Il caso emblematico del licenziamento di un portiere di un grande albergo romano
di Gian Marco ZANARDI
Tutti hanno presente la figura del portiere d’hotel: figura di solito simpatica, disponibile all’ascolto, accogliente. Ebbene, la suprema Corte di Cassazione, sezione Lavoro, ha depositato in Cancelleria una sentenza (numero 17914 del 12 settembre 2016) che afferma la legittimità del licenziamento disciplinare di un portiere di un grande albergo romano. Il che di per sé, in un contesto in cui neppure i dipendenti pubblici possono più contare su un posto di lavoro cosiddetto “blindato”, probabilmente non susciterà molto scalpore. Del resto nessuno è inamovibile: indubbiamente il posto di lavoro è un bene prezioso (e lo è a maggior ragione nel periodo di crisi che stiamo vivendo) anche perché da esso solitamente dipende il sostentamento del lavoratore e della sua famiglia.
Non è un caso che il lavoro sia tutelato dalla nostra Costituzione come valore primario (articolo 1 comma I – articolo 35 comma I), ma del posto di lavoro (pubblico o privato che sia) non si può abusare poiché, in tal caso, si reca un pregiudizio al datore di lavoro ed eventualmente anche ai clienti del datore di lavoro per cui si è passibili di sanzioni disciplinari oltre che, a seconda dei casi, di sanzioni civili e penali. La dimensione lavorativa, come del resto ogni altra dimensione dell’umano, è relazionale e la relazione è un “ponte” con cui si può rendere agli altri un servizio o, appunto, cagionare un danno. Le sanzioni hanno proprio lo scopo di indirizzare chi ha danneggiato o chi ne fosse tentato verso una vita giusta e quindi autenticamente relazionale.
Ora, il licenziamento è la più grave delle sanzioni disciplinari e può essere comminata solo per fatti di estrema gravità tali da rendere il lavoratore del tutto inaffidabile con conseguente incompatibilità con il proseguimento del rapporto di lavoro.
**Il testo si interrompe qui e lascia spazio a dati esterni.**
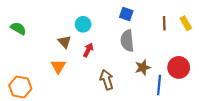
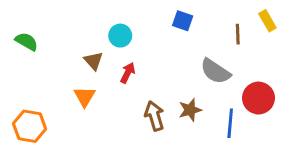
yellow rectangle: (186, 23) -> (267, 21), moved
gray semicircle: (127, 41) -> (215, 71), moved, turned -50
brown star: (143, 67) -> (190, 110), moved

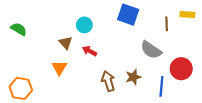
blue square: (183, 21) -> (128, 15), size x1.5
yellow rectangle: (267, 21) -> (187, 15), turned -56
red arrow: (128, 73) -> (90, 51), turned -88

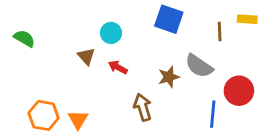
orange triangle: (59, 68) -> (78, 120), moved
brown star: (133, 77) -> (169, 77), moved
orange hexagon: (21, 88) -> (44, 115), moved

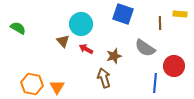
cyan circle: (111, 33) -> (81, 24), size x1.5
brown star: (169, 77) -> (114, 56), moved

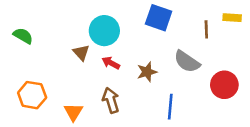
brown arrow: (104, 78) -> (111, 100), moved
blue line: (155, 83) -> (170, 107), moved
orange hexagon: (32, 84) -> (32, 95), moved

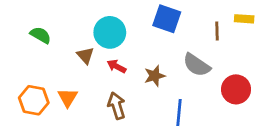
green semicircle: (23, 36) -> (41, 35), moved
orange triangle: (73, 112) -> (68, 98), moved

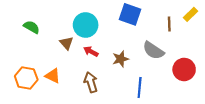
yellow rectangle: (244, 19) -> (190, 14), turned -48
orange triangle: (68, 98) -> (53, 76), turned -35

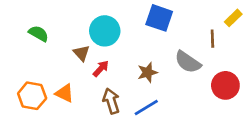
brown line: (169, 24) -> (212, 39), moved
red arrow: (91, 51) -> (101, 69), moved, turned 104
blue line: (140, 87) -> (146, 107), moved, turned 54

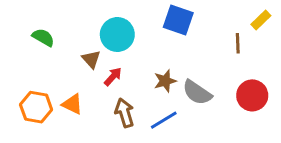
gray semicircle: (188, 62) -> (197, 93), moved

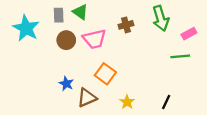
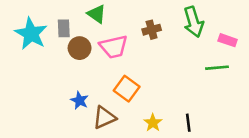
gray rectangle: (59, 15) -> (64, 28), moved
pink rectangle: (189, 34) -> (228, 40), turned 48
black line: (166, 102) -> (188, 123), moved, turned -32

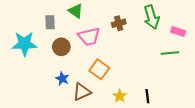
cyan star: (31, 34) -> (24, 44), moved, turned -30
brown circle: (80, 48) -> (61, 47), moved

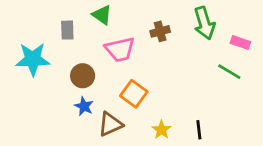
brown circle: (61, 47) -> (83, 76), moved
green line: (170, 53) -> (229, 72), turned 36

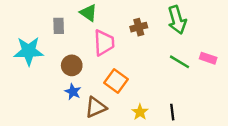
pink rectangle: (240, 43) -> (208, 58), moved
pink trapezoid: (120, 49) -> (104, 43), turned -80
green line: (229, 72) -> (179, 62), moved

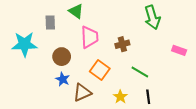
brown cross: (139, 27) -> (122, 44), moved
green line: (179, 62) -> (140, 72), moved

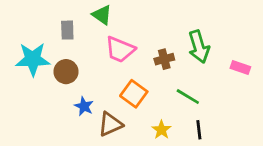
green arrow: (152, 17) -> (199, 47), moved
pink trapezoid: (89, 37) -> (120, 49), turned 115
brown circle: (62, 57) -> (66, 72), moved

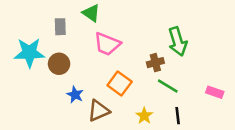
brown cross: (164, 59) -> (155, 63), moved
pink rectangle: (240, 67) -> (215, 92), moved

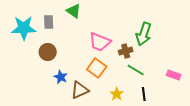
green arrow: (178, 42) -> (144, 34), turned 35
pink trapezoid: (107, 44) -> (100, 42), moved
cyan star: (29, 53) -> (24, 28), moved

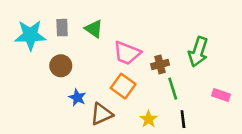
green triangle: (74, 11) -> (94, 29), moved
green arrow: (144, 34) -> (198, 52), moved
green line: (136, 70) -> (173, 89), turned 42

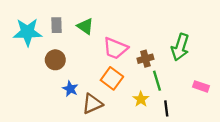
yellow star: (149, 119) -> (141, 99), moved

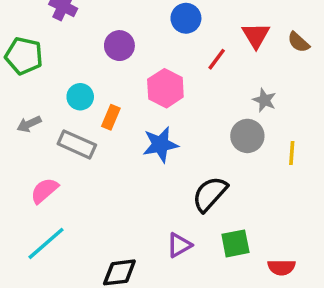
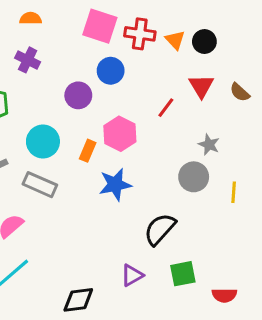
blue circle: (186, 18) -> (111, 71), moved
cyan circle: (80, 97) -> (43, 141), size x1.4
orange rectangle: (111, 117) -> (88, 151), moved

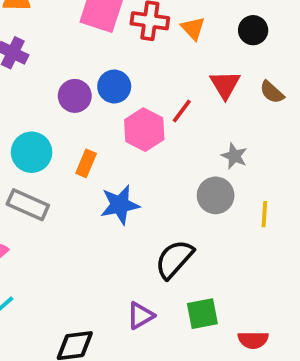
black circle: (204, 42) -> (253, 30), moved
blue circle: (111, 71) -> (114, 87), moved
pink hexagon: (120, 134) -> (144, 130), moved

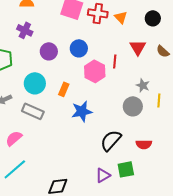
purple circle: (75, 96) -> (49, 51), moved
red line: (182, 111) -> (115, 61), turned -32
yellow line: (264, 214) -> (159, 100), moved
purple triangle: (140, 316) -> (103, 175), moved
red semicircle: (253, 340) -> (144, 144), moved

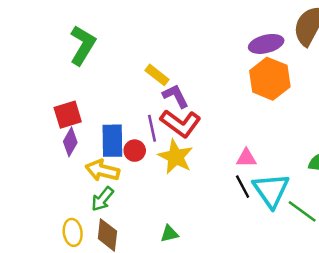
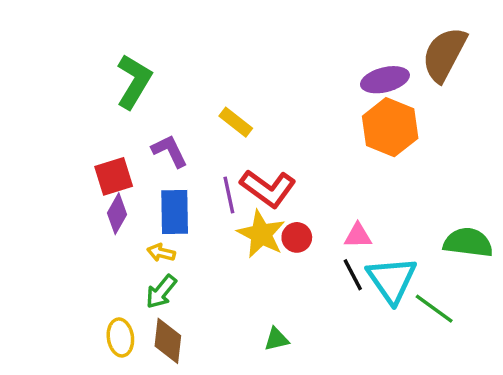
purple L-shape: (176, 96) -> (170, 151), moved
red circle: (135, 151) -> (297, 237), moved
yellow arrow: (102, 170) -> (161, 253), size x0.6
green triangle: (169, 234) -> (276, 339), moved

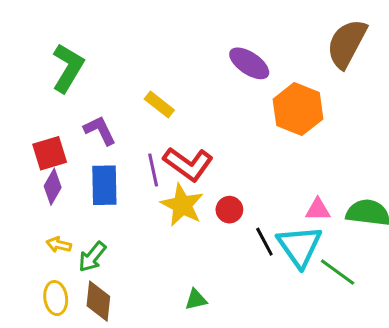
purple ellipse: (385, 80) -> (249, 63), moved, turned 48
pink triangle: (358, 236) -> (318, 210), moved
red circle: (297, 237) -> (229, 210), moved
yellow arrow: (161, 253) -> (59, 245), moved

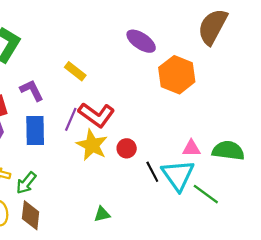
purple line: (153, 170) -> (71, 119), turned 35

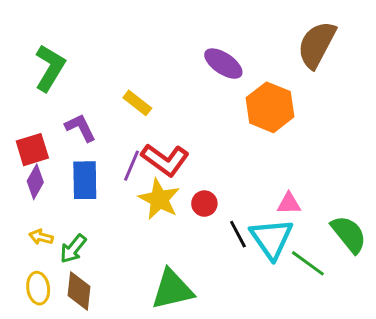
green semicircle: (228, 151) -> (349, 234), moved, turned 44
green triangle: (102, 214) -> (172, 290), size x2.0

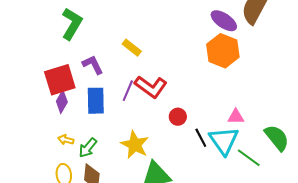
purple ellipse: (223, 64) -> (224, 21), moved
red square: (32, 150) -> (60, 80), size x1.4
yellow star: (159, 199) -> (135, 145), moved

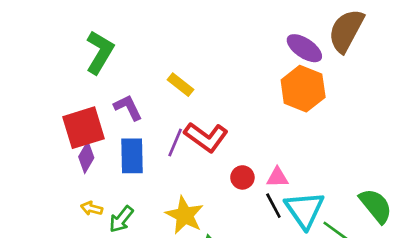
pink triangle: (236, 117) -> (277, 177), moved

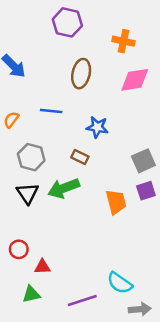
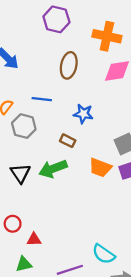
orange cross: (123, 41) -> (107, 36), size x1.4
gray hexagon: (31, 157) -> (24, 126), moved
orange trapezoid: (116, 202) -> (100, 168), moved, turned 125

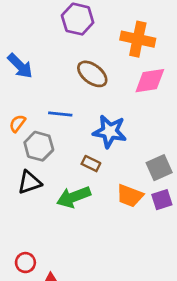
brown ellipse: (69, 65) -> (92, 74), turned -65
blue star: (83, 114) -> (110, 131), size x1.4
black triangle: (20, 173) -> (29, 182), moved, turned 45

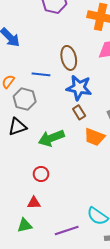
brown ellipse: (92, 74) -> (69, 58), moved, turned 40
brown rectangle: (91, 164) -> (79, 112), moved, turned 32
red circle: (25, 263) -> (41, 174), moved

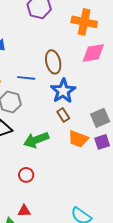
blue star: (79, 88) -> (63, 91), turned 30
red triangle: (34, 203) -> (24, 211), moved

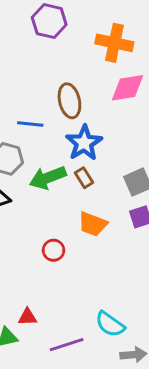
orange trapezoid: (78, 139) -> (93, 224), moved
green arrow: (36, 140) -> (48, 178), moved
red circle: (26, 175) -> (54, 250), moved

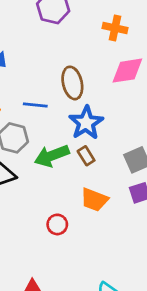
orange cross: (114, 43) -> (115, 28), size x0.7

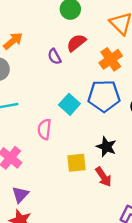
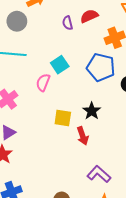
cyan square: (69, 104) -> (60, 65), moved

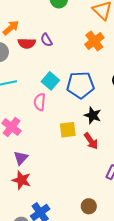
red semicircle: (89, 16) -> (27, 43), moved, turned -138
blue pentagon: (101, 67) -> (80, 85), moved

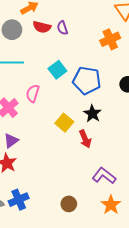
pink semicircle: (40, 102) -> (33, 93), moved
yellow square: (68, 130) -> (64, 123), turned 36

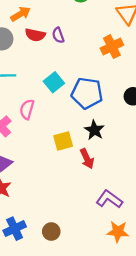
yellow square: (64, 123) -> (63, 141), turned 36
brown circle: (69, 204) -> (51, 232), moved
orange star: (111, 205) -> (118, 232), turned -30

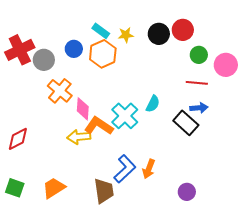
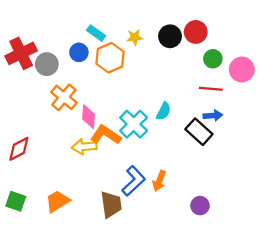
cyan rectangle: (101, 31) -> (96, 33), moved

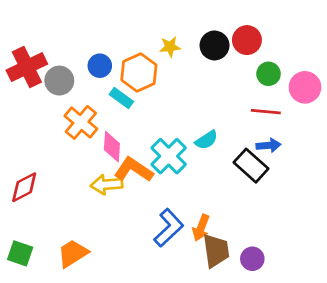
cyan rectangle: (96, 33) -> (121, 98), moved
cyan semicircle: (164, 111) -> (206, 140), turned 30
brown trapezoid: (111, 205) -> (216, 251), moved

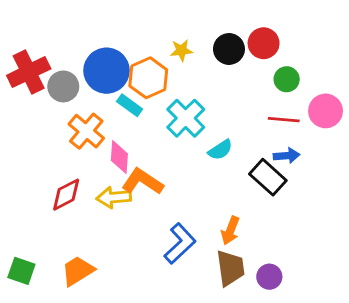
blue circle: (100, 66) -> (106, 71), size x1.8
pink circle: (305, 87) -> (326, 111), moved
cyan cross: (169, 156) -> (186, 118), moved
red diamond: (24, 187) -> (66, 195), moved
orange arrow: (201, 228) -> (230, 231), moved

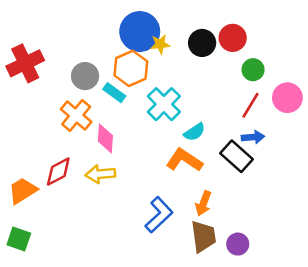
blue circle: (106, 71) -> (140, 32), moved
gray circle: (63, 86) -> (85, 76), moved
red line: (284, 120) -> (250, 105), turned -64
orange L-shape: (143, 182) -> (184, 160), moved
orange trapezoid: (78, 271) -> (23, 191), moved

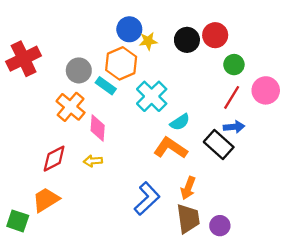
blue circle: (140, 32) -> (129, 29), size x0.7
yellow arrow: (100, 174) -> (93, 161), size x0.7
orange trapezoid: (23, 191) -> (46, 200), moved

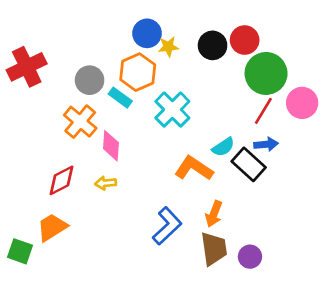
green circle: (234, 65) -> (266, 73), size x1.8
cyan semicircle: (180, 122) -> (223, 147), moved

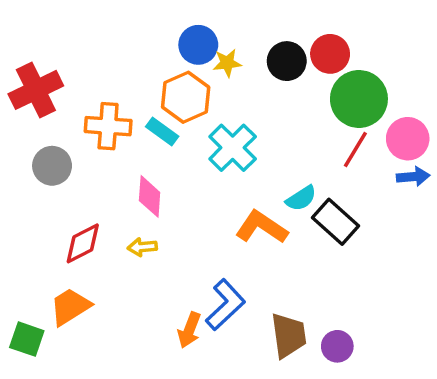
gray circle: (90, 80) -> (52, 166), moved
orange cross: (80, 122) -> (108, 126), moved, turned -36
blue arrow: (266, 144) -> (413, 177), moved
orange arrow: (214, 214) -> (189, 330), moved

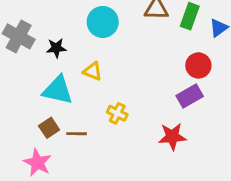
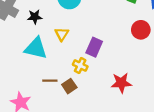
yellow triangle: (93, 71) -> (62, 34), turned 40
purple rectangle: (190, 96) -> (94, 47), moved, turned -36
brown square: (49, 128) -> (69, 86), moved

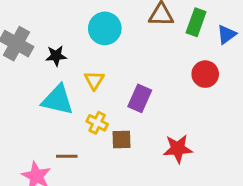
yellow cross: (80, 66) -> (97, 123), moved
brown line: (50, 81) -> (67, 156), moved
brown square: (69, 86) -> (122, 140), moved, turned 32

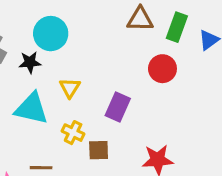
cyan circle: (105, 28) -> (51, 34), moved
red circle: (205, 74) -> (162, 69), moved

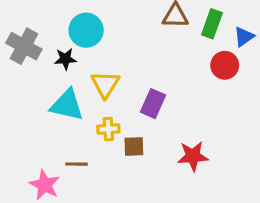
red circle: (162, 69) -> (225, 65), moved
yellow triangle: (70, 88) -> (105, 84), size x1.4
yellow cross: (73, 133) -> (108, 129), turned -30

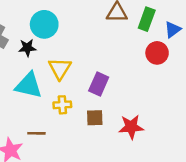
brown square: (134, 147) -> (95, 118), moved

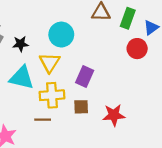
cyan circle: (44, 24) -> (61, 35), moved
yellow cross: (62, 105) -> (52, 95), size x1.5
brown line: (36, 133) -> (43, 120), moved

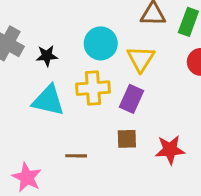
yellow triangle: (50, 63) -> (141, 59), moved
yellow cross: (52, 95) -> (93, 88), moved

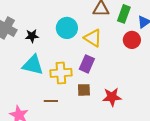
yellow triangle: (141, 59) -> (93, 38), turned -30
yellow cross: (93, 88) -> (61, 73), moved

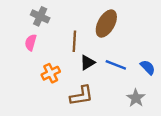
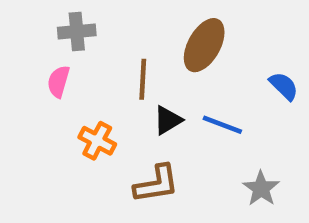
gray cross: (40, 16) -> (77, 31), turned -30
blue semicircle: (148, 67) -> (284, 86), moved
orange cross: (51, 73) -> (97, 141), turned -36

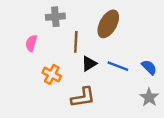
gray cross: (77, 31) -> (55, 17), moved
blue semicircle: (284, 86) -> (149, 67), moved
gray star: (261, 188) -> (149, 97), moved

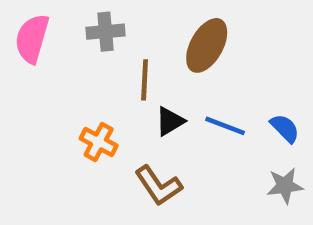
pink semicircle: (31, 43) -> (32, 39), moved, size x1.5
brown L-shape: (83, 97) -> (158, 186), turned 65
gray star: (149, 97) -> (285, 186), turned 30

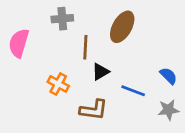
pink semicircle: (32, 39) -> (19, 43), moved
blue line: (225, 126) -> (133, 91), moved
brown L-shape: (158, 186) -> (94, 110), turned -48

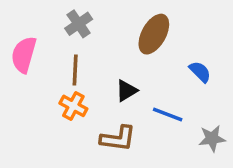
gray cross: (62, 19) -> (79, 24), turned -30
brown line: (85, 47) -> (75, 70), moved
blue semicircle: (168, 76) -> (200, 72), moved

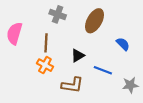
gray cross: (79, 24) -> (58, 14), moved, turned -35

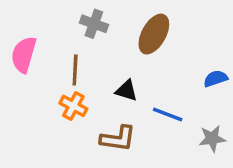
blue semicircle: (123, 44) -> (216, 79), moved, turned -64
black triangle: (78, 56) -> (126, 91), turned 48

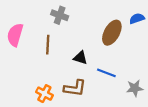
brown ellipse: (154, 34) -> (112, 33), moved
blue semicircle: (216, 79) -> (137, 18), moved
orange cross: (73, 106) -> (44, 94), moved

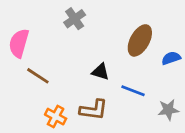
gray cross: (60, 15) -> (75, 19), turned 35
blue semicircle: (137, 18) -> (171, 58), moved
brown line: (48, 45) -> (38, 76), moved, turned -60

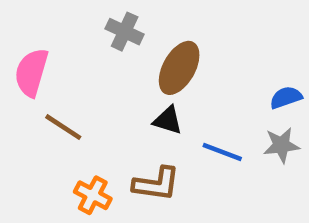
gray cross: (75, 19) -> (125, 32), turned -30
brown ellipse: (140, 40) -> (179, 68), moved
gray star: (168, 110) -> (281, 145), moved

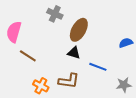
gray star: (281, 145) -> (124, 85), moved

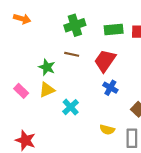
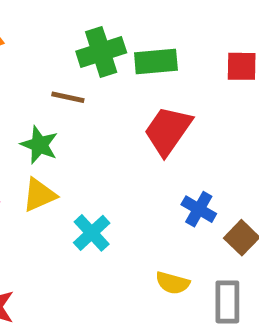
green rectangle: (114, 30) -> (156, 62), moved
brown line: (72, 54) -> (68, 97), moved
blue cross: (110, 88) -> (199, 209), moved

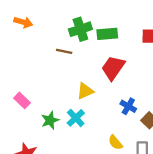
green star: (39, 145) -> (50, 120), moved, turned 30
yellow triangle: (39, 195) -> (85, 91), moved
yellow semicircle: (173, 283) -> (115, 142), turned 35

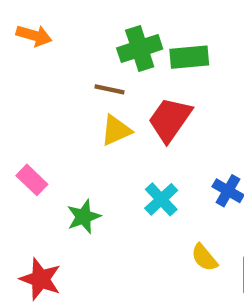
red trapezoid: (113, 68) -> (170, 120), moved
yellow triangle: (85, 91) -> (116, 130), moved
cyan cross: (76, 118) -> (161, 199), moved

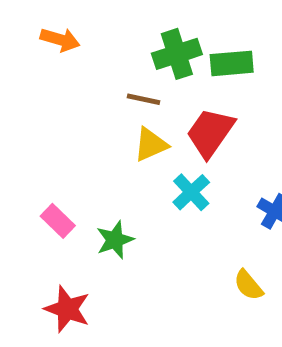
pink rectangle: (32, 180) -> (58, 221), moved
cyan cross: (161, 199) -> (191, 192), moved

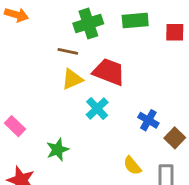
green rectangle: (232, 63) -> (135, 21), moved
red trapezoid: (210, 133) -> (109, 72), turned 76
green star: (115, 240) -> (58, 150), moved

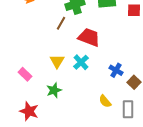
brown line: (68, 51) -> (61, 23), turned -72
yellow triangle: (72, 79) -> (57, 61), moved, turned -35

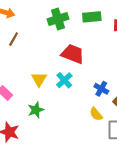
brown line: (61, 23) -> (14, 39), moved
yellow semicircle: (105, 101) -> (96, 114), moved

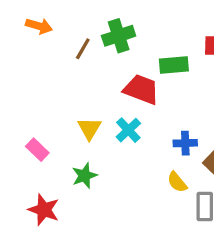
green rectangle: (92, 17) -> (174, 65), moved
brown line: (14, 39) -> (83, 49), moved
blue cross: (101, 89) -> (185, 143), turned -32

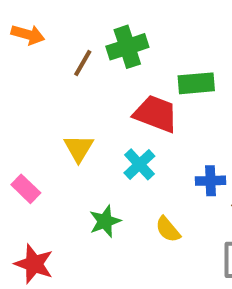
yellow triangle: (89, 128) -> (79, 148), moved
green star: (84, 176) -> (105, 221), moved
yellow semicircle: (177, 182) -> (168, 229), moved

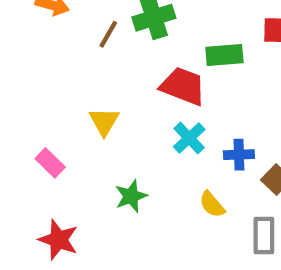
cyan cross: (139, 164) -> (189, 138), moved
yellow semicircle: (168, 229) -> (212, 204), moved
Tutte le mancanze del lavoratore sono dunque sanzionabili, ma non tutte le mancanze comportano il licenziamento poiché, come da consolidato orientamento della Cassazione, deve appunto esserci proporzionalità tra condotta illecita e sanzione comminata.
La sentenza dianzi citata giustifica il licenziamento proprio con il tradimento, nel caso di specie, della fiducia alla base del rapporto lavorativo evidenziando peraltro come il carattere fiduciario del rapporto di lavoro in generale sia particolarmente marcato nel rapporto di portierato alberghiero essendo appunto «gli addetti alla portineria delegati dal datore di lavoro all’accoglienza della clientela ed al soddisfacimento delle sue prime esigenze» (sentenza citata, pagina 5). Insomma ritiene sussistere giusta causa di licenziamento ai sensi dell’articolo 2119 del Codice civile.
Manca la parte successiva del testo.